Fig. 3 Comparison of a fibroadenoma (upper row) in a 21-year-old patient exhibiting a modestly
uniform hypoechoic endotexture, oval shape, parallel orientation to the chest wall,
sharp borders and mild posterior acoustic enhancement (a ), no vascularization (b ), and nonspecific elastographic finding without peritumoral stiffening (c ) and an invasive breast cancer of no specific type (grade 3), (lower row) showing
a marked hypoechoic appearance, oval shape, parallel orientation to the chest wall,
partially irregular borders, posterior acoustic enhancement (d ) as well as feeding vessels (e ) and peritumoral stiffening (f ).

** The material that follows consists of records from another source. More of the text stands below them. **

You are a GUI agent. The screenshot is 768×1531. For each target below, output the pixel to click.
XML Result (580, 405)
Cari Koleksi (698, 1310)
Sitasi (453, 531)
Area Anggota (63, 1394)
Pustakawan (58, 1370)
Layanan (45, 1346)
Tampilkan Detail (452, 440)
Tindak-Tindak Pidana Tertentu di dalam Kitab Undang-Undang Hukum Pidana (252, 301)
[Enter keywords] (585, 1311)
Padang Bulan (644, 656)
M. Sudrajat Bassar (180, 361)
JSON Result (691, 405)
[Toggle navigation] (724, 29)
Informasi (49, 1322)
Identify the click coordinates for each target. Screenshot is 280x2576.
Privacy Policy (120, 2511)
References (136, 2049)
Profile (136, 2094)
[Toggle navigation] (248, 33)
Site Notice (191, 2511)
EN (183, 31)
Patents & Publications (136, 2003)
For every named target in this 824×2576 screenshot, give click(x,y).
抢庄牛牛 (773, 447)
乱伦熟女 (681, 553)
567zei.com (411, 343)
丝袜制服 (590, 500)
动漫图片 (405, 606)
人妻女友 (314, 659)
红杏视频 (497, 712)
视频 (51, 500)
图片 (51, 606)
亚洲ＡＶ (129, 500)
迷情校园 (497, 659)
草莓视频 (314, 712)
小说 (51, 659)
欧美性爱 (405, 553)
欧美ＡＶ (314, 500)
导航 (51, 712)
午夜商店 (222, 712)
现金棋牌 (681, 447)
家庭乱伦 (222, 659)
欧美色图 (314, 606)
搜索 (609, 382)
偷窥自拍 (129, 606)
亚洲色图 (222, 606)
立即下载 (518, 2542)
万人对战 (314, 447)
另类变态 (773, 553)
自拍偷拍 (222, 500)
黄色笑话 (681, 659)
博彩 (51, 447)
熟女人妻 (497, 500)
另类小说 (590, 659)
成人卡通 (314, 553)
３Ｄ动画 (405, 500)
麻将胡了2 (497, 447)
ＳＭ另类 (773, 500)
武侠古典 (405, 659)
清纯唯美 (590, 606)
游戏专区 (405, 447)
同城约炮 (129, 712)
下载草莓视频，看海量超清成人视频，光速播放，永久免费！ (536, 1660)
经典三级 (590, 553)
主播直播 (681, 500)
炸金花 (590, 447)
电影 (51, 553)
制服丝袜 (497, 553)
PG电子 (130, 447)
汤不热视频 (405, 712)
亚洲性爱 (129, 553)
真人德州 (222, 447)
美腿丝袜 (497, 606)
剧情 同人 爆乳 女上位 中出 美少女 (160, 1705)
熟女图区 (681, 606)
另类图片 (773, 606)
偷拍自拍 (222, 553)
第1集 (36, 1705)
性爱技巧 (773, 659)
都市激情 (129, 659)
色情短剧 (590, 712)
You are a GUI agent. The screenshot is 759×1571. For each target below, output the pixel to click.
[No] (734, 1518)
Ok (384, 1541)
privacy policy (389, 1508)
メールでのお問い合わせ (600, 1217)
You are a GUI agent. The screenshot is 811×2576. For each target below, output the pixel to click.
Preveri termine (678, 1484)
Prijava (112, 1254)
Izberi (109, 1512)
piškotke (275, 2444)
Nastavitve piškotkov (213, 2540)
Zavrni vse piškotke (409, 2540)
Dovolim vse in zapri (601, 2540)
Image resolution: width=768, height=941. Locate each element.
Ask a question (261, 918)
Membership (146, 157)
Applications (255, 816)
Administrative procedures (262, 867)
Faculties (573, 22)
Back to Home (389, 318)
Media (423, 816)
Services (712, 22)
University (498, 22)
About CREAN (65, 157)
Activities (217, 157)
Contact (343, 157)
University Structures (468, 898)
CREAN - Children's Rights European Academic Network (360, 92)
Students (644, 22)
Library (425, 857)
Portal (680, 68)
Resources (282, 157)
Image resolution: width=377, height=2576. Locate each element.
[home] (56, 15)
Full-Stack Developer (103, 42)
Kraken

Yet, also of note are those predictors without any significant contribution to the
correct classification of tumors with intermediate or malignant differentiation (histologically
B3 or B5) in a multiparametric evaluation, commonly associated with a higher risk:
age and growth rate. Fibroadenomas are thought to rarely present after the age of
40 years. Therefore, a heightened suspicion of malignancy in newly diagnosed breast
lesions mimicking fibroadenomas is considered necessary [4 ]. Furthermore, breast cancer often displays rapid growth depending on the subtype,
grade, and stage of the tumor, among other things [28 ]. However, we showed that neither age nor doubling time had any impact on correct
classification of fibroadenomas and MTMFs when also weighing other factors. Our results
highlight that there are only a few somewhat robust imaging features in this subset
of breast lesions, and BI-RADS classification may significantly overestimate the likelihood
for intermediate or malignant differentiation in a given lesion. While 71.2 % of lesions
were radiologically classified as BI-RADS IV or V, indicating suspicion for malignancy,
histopathology revealed that 79.2% of these lesions were benign. We found that, when
employing a J48-based machine learning approach to identify malignant tumors (B5),
correct classification and odds ratios were much higher than when trying to identify
B3 und B5 tumors, thus illustrating that B3 lesions (i.e., phyllodes tumors) show
a significant demographic and imaging factor overlap with benign fibroadenomas. Development
of novel predictors – possibly derived from computer-aided approaches – may help solve
this current impasse.
Limitations
We acknowledge that this study presents several limitations. Firstly, our analysis
was performed only at a single center and followed a retrospective approach. Therefore,
some details regarding patient history and clinical symptoms may not have been recorded.
Retrospective evaluation of ultrasonography imaging studies can be challenging as
its accuracy depends on correct initial lesion depiction. Secondly, breast ultrasound
is an imaging method that is very examiner-dependent. In the clinical routine, though,
even ultrasound BI-RADS classification is usually done by 2 consultants before biopsy.
For possible future investigations, a prospective trial with multimodal imaging and
histopathological correlation would be advisable.
Conclusion
Ultrasound-based differentiation between fibroadenomas and malignant tumors of the
breast mimicking fibroadenomas still remains challenging. Our study underscores the
difficulties in accurately classifying these breast lesions, particularly when comparing
BI-RADS classifications with final histopathological results. The most robust ultrasound
features identifying fibroadenoma-mimicking malignant lesions are those also found
in common malignant tumors of the breast such as a hyperechoic rim, irregular border,
perilesional stiffening, pectoral contact, irregular shape, and irregular vascularity.